O encontro não estava previsto na agenda do presidente.
Segundo sua assessoria, ele decidiu parar em Anápolis, que liga Goiânia
(aonde se encontrou com representantes de igreja evangélica) e Brasília,
de última hora.
Sua fala sobre o porte ocorreu no momento em que um dos
caminhoneiros contava sobre uma estrada que piorou tanto a ponto de
"matar um" ou "destruir o caminhão". Depois de ouvir o relato em
silêncio, Bolsonaro interrompeu o almoço para dizer: "Pergunta difícil.
Porte de armas, a maioria apoia?"
Em resposta, três dos presentes levantaram o braço e aos
poucos, após insistência do presidente no tema, outros foram se dizendo
adeptos.
"No decreto, eu acabei com comprovar a efetiva necessidade.
Por enquanto está um pouco caro aí, mas a gente vai diminuir isso aí.
Mas já abriu as portas, dá entrada. Tem um tempo de dois ou três meses
que eu botei no decreto para conceder o porte", disse para um dos homens
que demonstrou interesse por se armar.
No início do mês de maio, Bolsonaro editou um decreto -- o
segundo desde que assumiu a Presidência -- que flexibiliza o acesso a
armas. Neste último texto é aberta a possibilidade de porte de arma para
mais casos, como a políticos, jornalistas e caminhoneiros, por exemplo.

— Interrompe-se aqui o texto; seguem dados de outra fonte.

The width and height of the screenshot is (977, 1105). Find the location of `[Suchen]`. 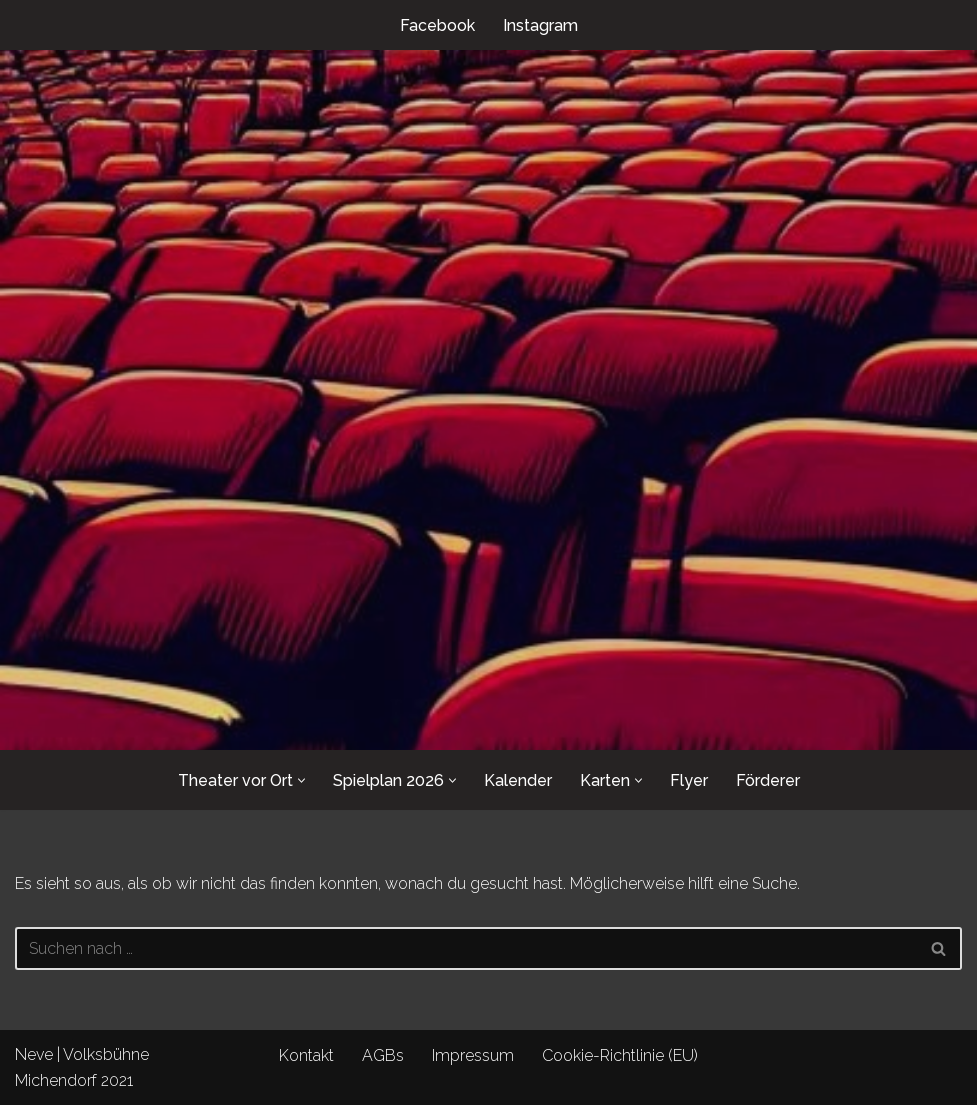 [Suchen] is located at coordinates (466, 948).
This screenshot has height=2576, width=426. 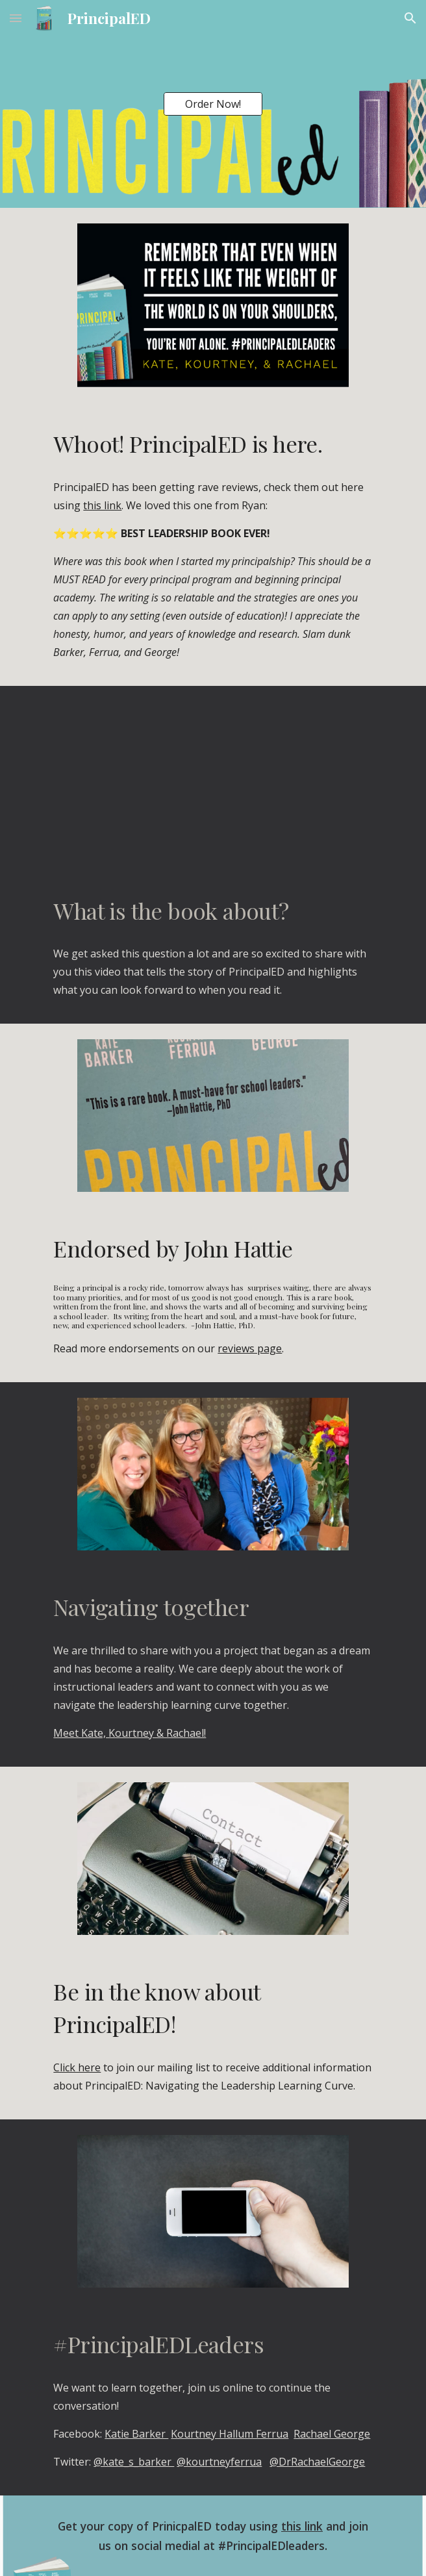 I want to click on @DrRachaelGeorge, so click(x=317, y=2462).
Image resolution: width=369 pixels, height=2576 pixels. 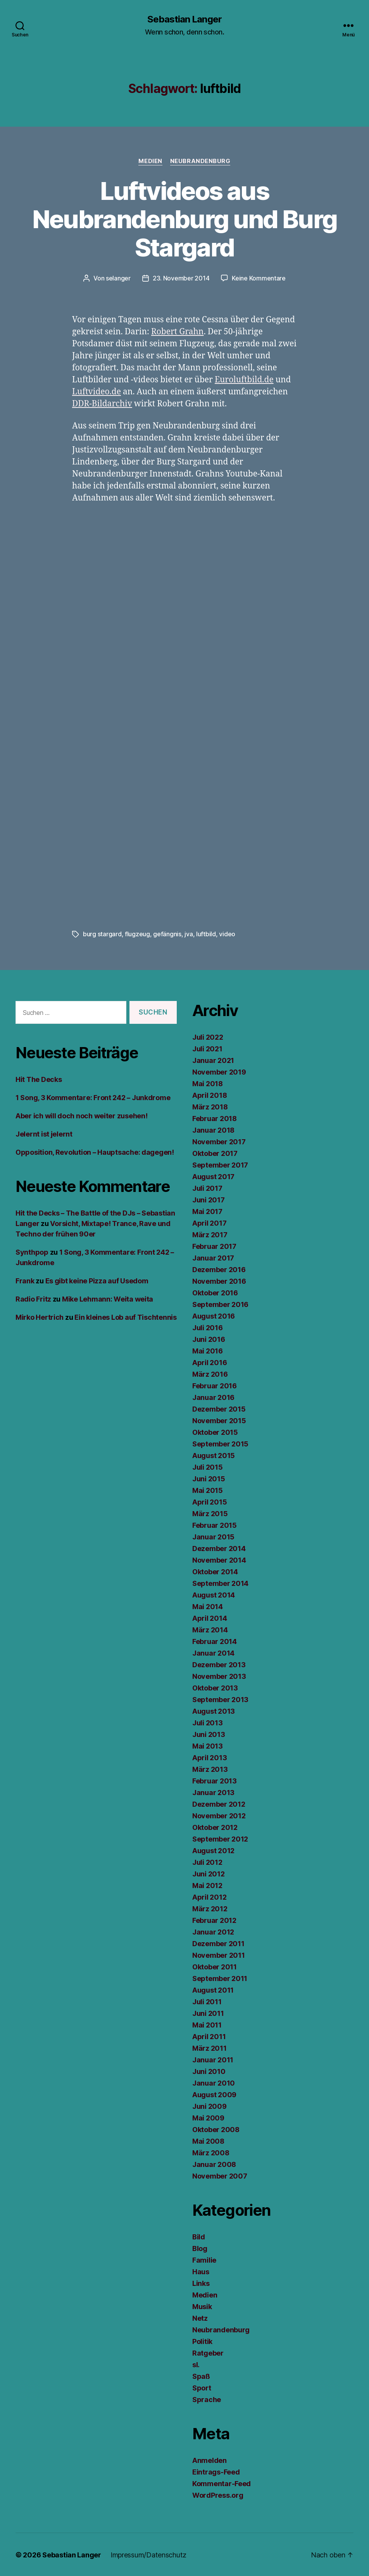 I want to click on Juni 2013, so click(x=208, y=1734).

"Eu botei lá na razão de profissão de risco", disse
Bolsonaro sobre a possibilidade de caminhoneiros poderem se enquadrar no
texto.
O decreto teve de passar por alterações, depois de ser alvo
de questionamentos na sociedade civil, no Legislativo e no Judiciário.
Entre as modificações está um trecho que abria espaço para que civis
pudessem comprar fuzis.
Os caminhoneiros não pertencem a nenhuma associação ou
grupo organizado. O deslocamento foi feito por Bolsonaro e sua equipe de
helicóptero e exigiu um reforço na segurança.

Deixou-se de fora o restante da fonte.